In the present case, evidence that defendant left his home 16 days after the alleged offenses were committed is competent to be considered by the jury in connection with other circumstances in passing upon the question of guilt. State v. Payne, 213 N.C. 719, 197 S.E. 573 (1938), and cases therein cited.

Finally, defendant's sixth assignment of error states: "The Court erred in failing to state defendant's contention and declare and explain the applicable law, with regard to the defendant's leaving the State of North Carolina. Defendant's exception No. 23 (R. p. 77)."

This assignment could be dismissed for failure to comply with the rule stated in State v. Kirby, 276 N.C. 123, 131, 171 S.E.2d 416, 422 (1970), as follows:

"Assignments of error to the charge should quote the portion of the charge to which appellant objects, and assignments based on failure to charge should set out appellant's contention as to what the court should have charged. State v. Wilson, 263 N.C. 533, 139 S.E.2d 736. `When an exception relates to the charge, that portion to which the exception is taken must be set out in the particular assignment of error.

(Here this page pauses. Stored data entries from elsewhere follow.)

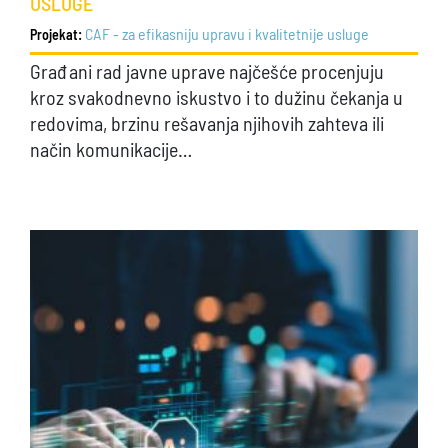
USLUGE
CAF - za efikasniju upravu i kvalitetnije usluge
Projekat:
Građani rad javne uprave najčešće procenjuju
kroz svakodnevno iskustvo i to dužinu čekanja u
redovima, brzinu rešavanja njihovih zahteva ili
način komunikacije…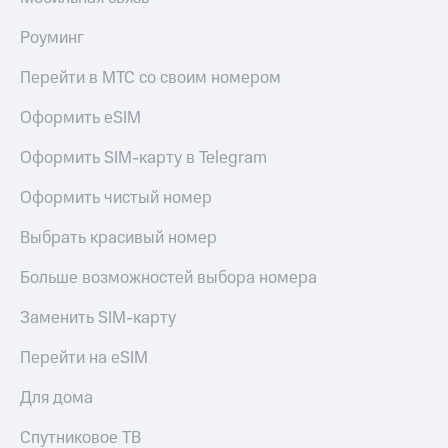
Роуминг
Перейти в МТС со своим номером
Оформить eSIM
Оформить SIM-карту в Telegram
Оформить чистый номер
Выбрать красивый номер
Больше возможностей выбора номера
Заменить SIM-карту
Перейти на eSIM
Для дома
Спутниковое ТВ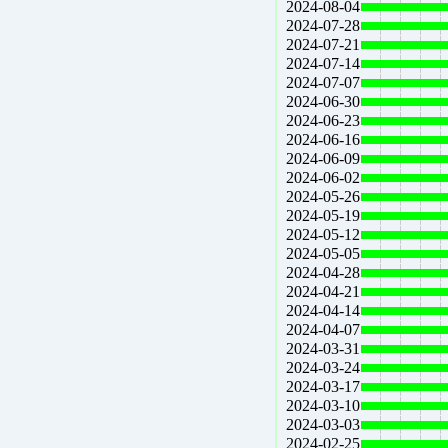
2024-08-04
2024-07-28
2024-07-21
2024-07-14
2024-07-07
2024-06-30
2024-06-23
2024-06-16
2024-06-09
2024-06-02
2024-05-26
2024-05-19
2024-05-12
2024-05-05
2024-04-28
2024-04-21
2024-04-14
2024-04-07
2024-03-31
2024-03-24
2024-03-17
2024-03-10
2024-03-03
2024-02-25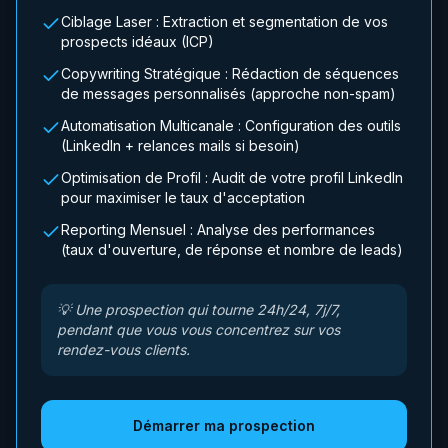
Ciblage Laser : Extraction et segmentation de vos
prospects idéaux (ICP)
Copywriting Stratégique : Rédaction de séquences
de messages personnalisés (approche non-spam)
Automatisation Multicanale : Configuration des outils
(LinkedIn + relances mails si besoin)
Optimisation de Profil : Audit de votre profil LinkedIn
pour maximiser le taux d'acceptation
Reporting Mensuel : Analyse des performances
(taux d'ouverture, de réponse et nombre de leads)
💡
Une prospection qui tourne 24h/24, 7j/7,
pendant que vous vous concentrez sur vos
rendez-vous clients.
Démarrer ma prospection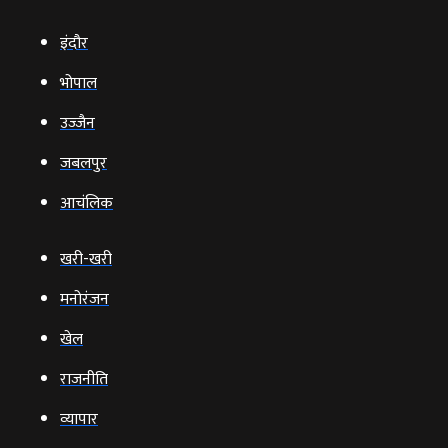
इंदौर
भोपाल
उज्‍जैन
जबलपुर
आचंलिक
खरी-खरी
मनोरंजन
खेल
राजनीति
व्‍यापार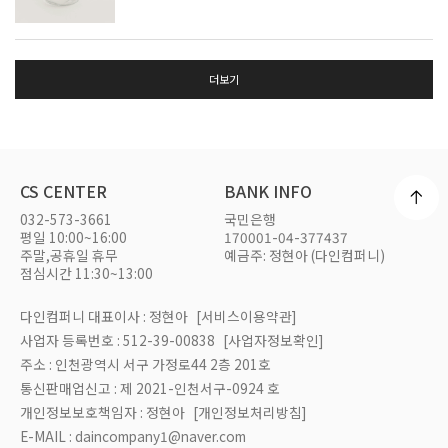
더보기
CS CENTER
BANK INFO
032-573-3661
국민은행
평일 10:00~16:00
170001-04-377437
주말,공휴일 휴무
예금주: 정현아 (다인컴퍼니)
점심시간 11:30~13:00
다인컴퍼니 대표이사 : 정현아
[서비스이용약관]
사업자 등록번호 : 512-39-00838
[사업자정보확인]
주소 : 인천광역시 서구 가정로44 2층 201호
통신판매업신고 : 제 2021-인천서구-0924 호
개인정보보호책임자 : 정현아
[개인정보처리방침]
E-MAIL : daincompany1@naver.com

A mere reference to the exception number and the page number of the record where the exception appears . . . will not present the alleged error for review.. . .' Samuel v. Evans and Cooper v. Evans, 264 N.C. 393, 141 S.E.2d 627."

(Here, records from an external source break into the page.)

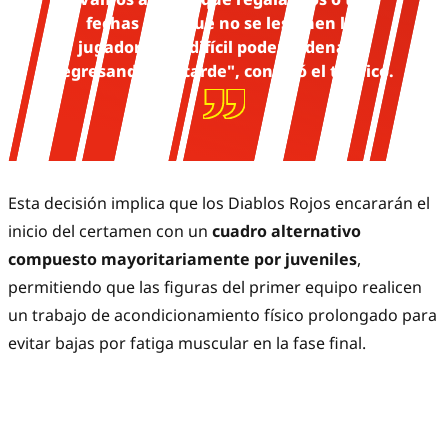
fechas para que no se lesionen los
jugadores. Es difícil poder ordenarse
regresando tan tarde", confesó el técnico.
Esta decisión implica que los Diablos Rojos encararán el
inicio del certamen con un
cuadro alternativo
compuesto mayoritariamente por juveniles
,
permitiendo que las figuras del primer equipo realicen
un trabajo de acondicionamiento físico prolongado para
evitar bajas por fatiga muscular en la fase final.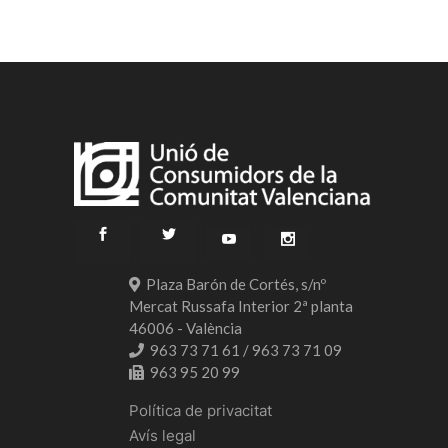
Plaza Barón de Cortés, s/nº
Mercat Russafa Interior 2ª planta
46006 - València
963 73 71 61 / 963 73 71 09
963 95 20 99
Política de privacitat
Avís legal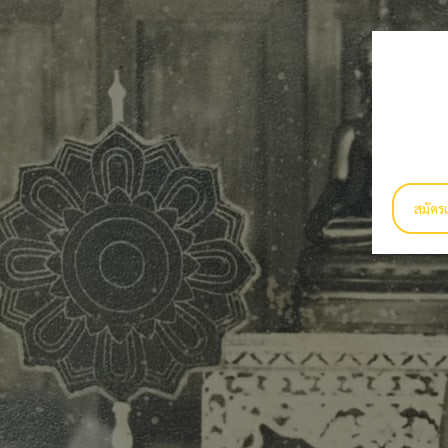
สมัครเ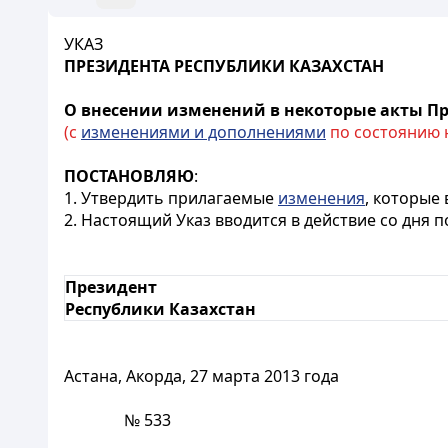
УКАЗ
ПРЕЗИДЕНТА РЕСПУБЛИКИ КАЗАХСТАН
О внесении изменений в некоторые акты Пр
(с
изменениями и дополнениями
по состоянию на
ПОСТАНОВЛЯЮ
:
1. Утвердить прилагаемые
изменения
, которые
2. Настоящий Указ вводится в действие со дня 
Президент
Республики Казахстан
Астана, Акорда, 27 марта 2013 года
№ 533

However, an examination of the record in the case at bar discloses that the court correctly charged the jury:

"Now ladies and gentlemen of the jury, the State has introduced evidence which tends to show that the defendant fled this jurisdiction. I instruct you that evidence of flight may be considered by you together with all the other facts and circumstances in this case in determining whether the combined circumstances amount to admission or shows a consciousness of guilt, however, I instruct you the proof of this circumstance is not sufficient in itself to establish the defendant's guilt of any of these offenses."

The record further discloses that the court stated that defendant contends he left the State to prevent his first wife from having him picked up for nonsupport. If defendant wished the court to give additional contentions, it was his duty to request them. State v. Butler, 269 N.C. 733, 153 S.E.2d 477 (1967); 3 Strong, N.C. Index 2d, Criminal Law § 163.

Nothing appears in the record which would warrant disturbing the verdicts or the judgments. They will therefore be upheld.